▶ The problem: An exact reproduction of the records is required. Images must be left out.

(Collected data)
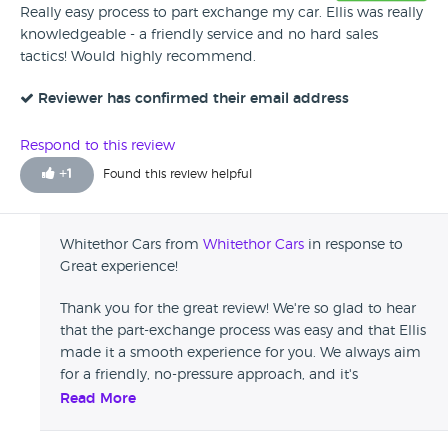
Really easy process to part exchange my car. Ellis was really
knowledgeable - a friendly service and no hard sales
tactics! Would highly recommend.
Reviewer has confirmed their email address
Respond to this review
+
1
Found this review helpful
Whitethor Cars from
Whitethor Cars
in response to
Great experience!
Thank you for the great review! We're so glad to hear
that the part-exchange process was easy and that Ellis
made it a smooth experience for you. We always aim
for a friendly, no-pressure approach, and it's
wonderful to know that it stood out to you. Your
Read More
recommendation means a lot to us—thank you again
for choosing Whitethor Cars!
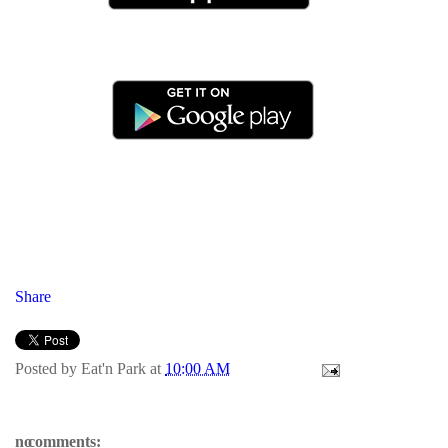
Share
Posted by
Eat'n Park
at
10:00 AM
no comments:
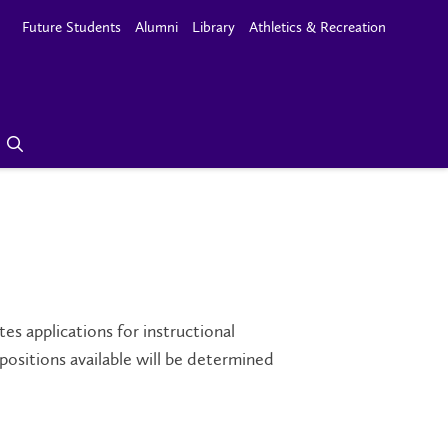
Future Students
Alumni
Library
Athletics & Recreation
s applications for instructional
positions available will be determined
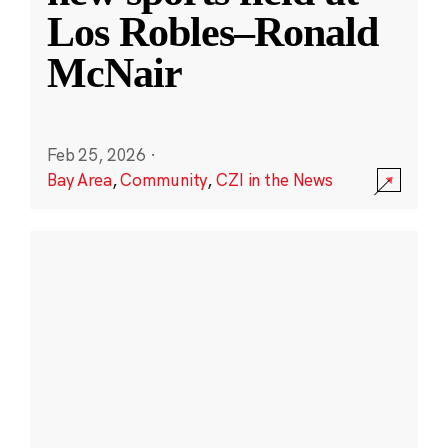
Los Robles–Ronald
McNair
Feb 25, 2026
·
Bay Area
,
Community
,
CZI in the News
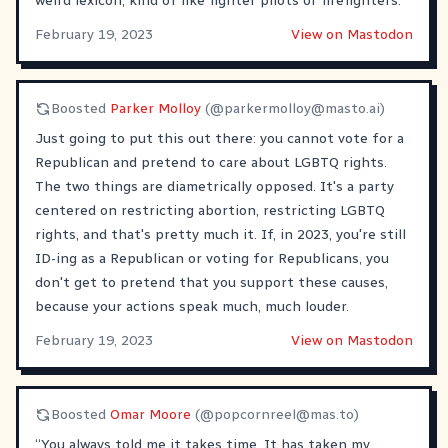
weird lexicon, kind of like fighter pilots or firefighters.
February 19, 2023
View on Mastodon
Boosted
Parker Molloy
(@
parkermolloy@masto.ai
)
Just going to put this out there: you cannot vote for a
Republican and pretend to care about LGBTQ rights.
The two things are diametrically opposed. It's a party
centered on restricting abortion, restricting LGBTQ
rights, and that's pretty much it. If, in 2023, you're still
ID-ing as a Republican or voting for Republicans, you
don't get to pretend that you support these causes,
because your actions speak much, much louder.
February 19, 2023
View on Mastodon
Boosted
Omar Moore
(@
popcornreel@mas.to
)
“You always told me it takes time. It has taken my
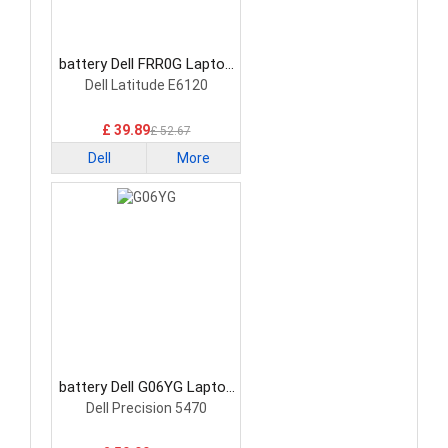
battery Dell FRR0G Laptop
Battery
Dell Latitude E6120
£ 39.89
£ 52.67
Dell
More
battery Dell G06YG Laptop
Battery
Dell Precision 5470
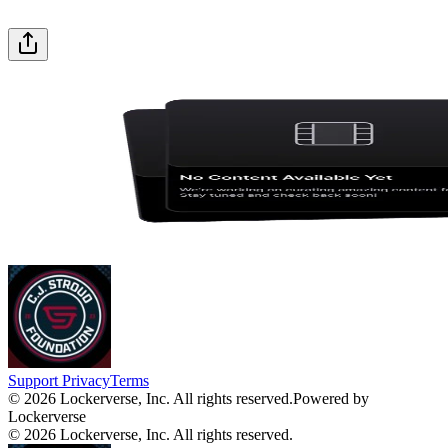
Support
Privacy
Terms
© 2026 Lockerverse, Inc. All rights reserved.
Powered by
Lockerverse
© 2026 Lockerverse, Inc. All rights reserved.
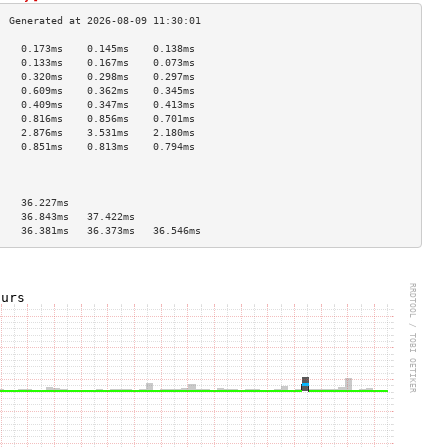
    0.173ms    0.145ms    0.138ms   
    0.133ms    0.167ms    0.073ms   
    0.320ms    0.298ms    0.297ms   
    0.609ms    0.362ms    0.345ms   
    0.409ms    0.347ms    0.413ms   
    0.816ms    0.856ms    0.701ms   
    2.876ms    3.531ms    2.180ms   
    0.851ms    0.813ms    0.794ms   
                                    
                                    
                                    
    36.227ms                        
    36.843ms   37.422ms             
    36.381ms   36.373ms   36.546ms  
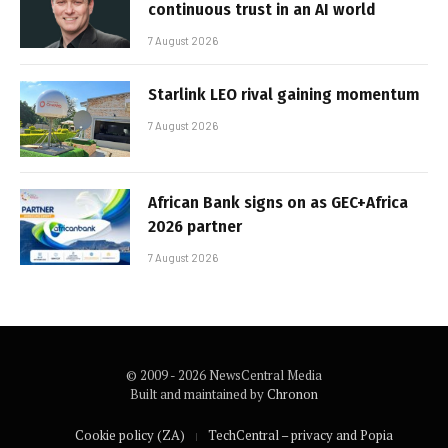
continuous trust in an AI world
7 August 2026
Starlink LEO rival gaining momentum
7 August 2026
African Bank signs on as GEC+Africa
2026 partner
7 August 2026
© 2009 - 2026 NewsCentral Media
Built and maintained by
Chronon
Cookie policy (ZA)
TechCentral – privacy and Popia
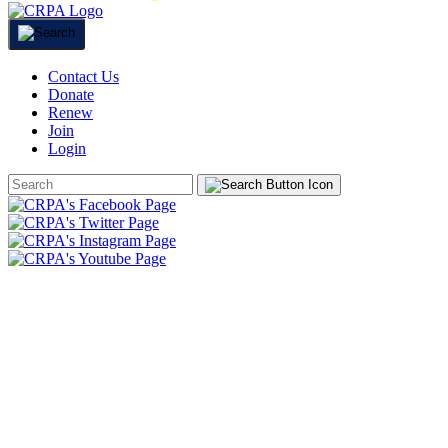
Contact Us
Donate
Renew
Join
Login
Search
Form
HOME
ABOUT
JOIN
CHAPTERS
PROGRAMS
NEWS
EVENTS
RESOURCES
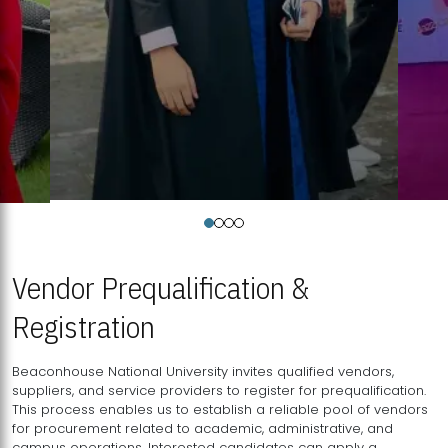
Vendor Prequalification &
Registration
Beaconhouse National University invites qualified vendors,
suppliers, and service providers to register for prequalification.
This process enables us to establish a reliable pool of vendors
for procurement related to academic, administrative, and
campus operations. Interested candidates can apply a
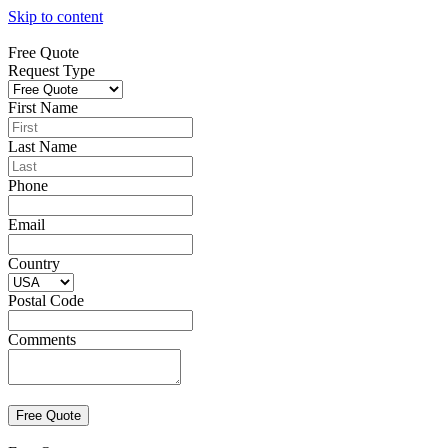
Skip to content
Free Quote
Request Type
First Name
Last Name
Phone
Email
Country
Postal Code
Comments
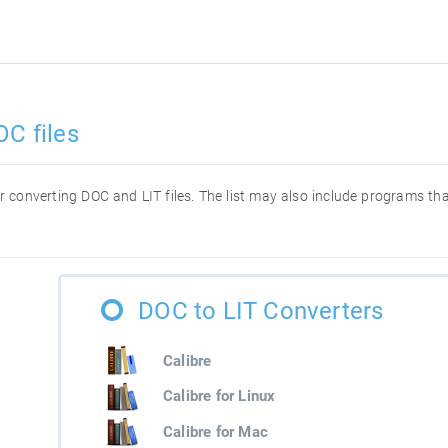
OC files
for converting DOC and LIT files. The list may also include programs t
DOC to LIT Converters
Calibre
Calibre for Linux
Calibre for Mac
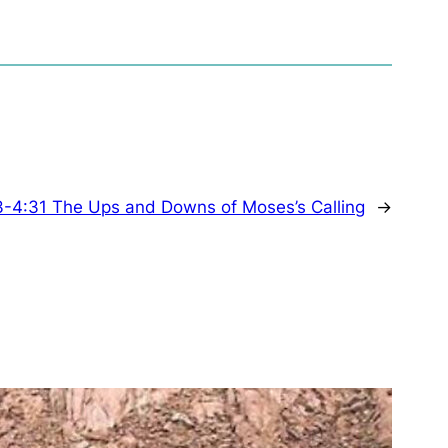
3-4:31 The Ups and Downs of Moses’s Calling
→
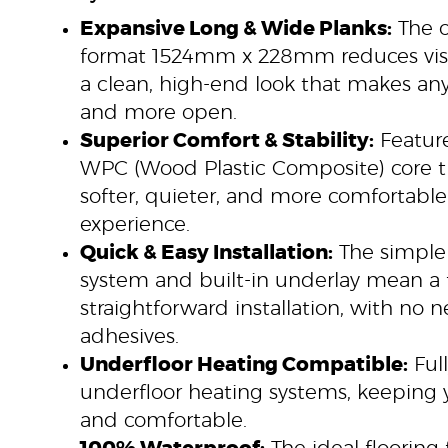
Expansive Long & Wide Planks:
The o
format 1524mm x 228mm reduces visib
a clean, high-end look that makes any
and more open.
Superior Comfort & Stability:
Featur
WPC (Wood Plastic Composite) core t
softer, quieter, and more comfortabl
experience.
Quick & Easy Installation:
The simple 
system and built-in underlay mean a 
straightforward installation, with no 
adhesives.
Underfloor Heating Compatible:
Full
underfloor heating systems, keeping
and comfortable.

▶ Result of this task:
Really easy process to part exchange my car. Ellis was really
knowledgeable - a friendly service and no hard sales
tactics! Would highly recommend.
Reviewer has confirmed their email address
Respond to this review
+
1
Found this review helpful
Whitethor Cars from
Whitethor Cars
in response to
Great experience!
Thank you for the great review! We're so glad to hear
that the part-exchange process was easy and that Ellis
made it a smooth experience for you. We always aim
for a friendly, no-pressure approach, and it's
wonderful to know that it stood out to you. Your
Read More
recommendation means a lot to us—thank you again
for choosing Whitethor Cars!
Share
Posted by
Eat'n Park
at
10:00 AM
no comments:
Future Students
Alumni
Library
Athletics & Recreation
s applications for instructional
positions available will be determined
Los Robles–Ronald
McNair
Feb 25, 2026
·
Bay Area
,
Community
,
CZI in the News
weird lexicon, kind of like fighter pilots or firefighters.
February 19, 2023
View on Mastodon
Boosted
Parker Molloy
(@
parkermolloy@masto.ai
)
Just going to put this out there: you cannot vote for a
Republican and pretend to care about LGBTQ rights.
The two things are diametrically opposed. It's a party
centered on restricting abortion, restricting LGBTQ
rights, and that's pretty much it. If, in 2023, you're still
ID-ing as a Republican or voting for Republicans, you
don't get to pretend that you support these causes,
because your actions speak much, much louder.
February 19, 2023
View on Mastodon
Boosted
Omar Moore
(@
popcornreel@mas.to
)
“You always told me it takes time. It has taken my
battery Dell FRR0G Laptop
Battery
Dell Latitude E6120
£ 39.89
£ 52.67
Dell
More
battery Dell G06YG Laptop
Battery
Dell Precision 5470
Support
Privacy
Terms
© 2026 Lockerverse, Inc. All rights reserved.
Powered by
Lockerverse
© 2026 Lockerverse, Inc. All rights reserved.
    0.173ms    0.145ms    0.138ms   
    0.133ms    0.167ms    0.073ms   
    0.320ms    0.298ms    0.297ms   
    0.609ms    0.362ms    0.345ms   
    0.409ms    0.347ms    0.413ms   
    0.816ms    0.856ms    0.701ms   
    2.876ms    3.531ms    2.180ms   
    0.851ms    0.813ms    0.794ms   
                                    
                                    
                                    
    36.227ms                        
    36.843ms   37.422ms             
    36.381ms   36.373ms   36.546ms  
continuous trust in an AI world
7 August 2026
Starlink LEO rival gaining momentum
7 August 2026
African Bank signs on as GEC+Africa
2026 partner
7 August 2026
© 2009 - 2026 NewsCentral Media
Built and maintained by
Chronon
Cookie policy (ZA)
TechCentral – privacy and Popia
Contact Us
Donate
Renew
Join
Login
Search
Form
HOME
ABOUT
JOIN
CHAPTERS
PROGRAMS
NEWS
EVENTS
RESOURCES
Vendor Prequalification &
Registration
Beaconhouse National University invites qualified vendors,
suppliers, and service providers to register for prequalification.
This process enables us to establish a reliable pool of vendors
for procurement related to academic, administrative, and
campus operations. Interested candidates can apply a
Skip to content
Free Quote
Request Type
First Name
Last Name
Phone
Email
Country
Postal Code
Comments
OC files
for converting DOC and LIT files. The list may also include programs t
DOC to LIT Converters
Calibre
Calibre for Linux
Calibre for Mac
3-4:31 The Ups and Downs of Moses’s Calling
→
Expansive Long & Wide Planks:
The o
format 1524mm x 228mm reduces visib
a clean, high-end look that makes any
and more open.
Superior Comfort & Stability:
Featur
WPC (Wood Plastic Composite) core t
softer, quieter, and more comfortabl
experience.
Quick & Easy Installation:
The simple 
system and built-in underlay mean a 
straightforward installation, with no 
adhesives.
Underfloor Heating Compatible:
Full
underfloor heating systems, keeping
and comfortable.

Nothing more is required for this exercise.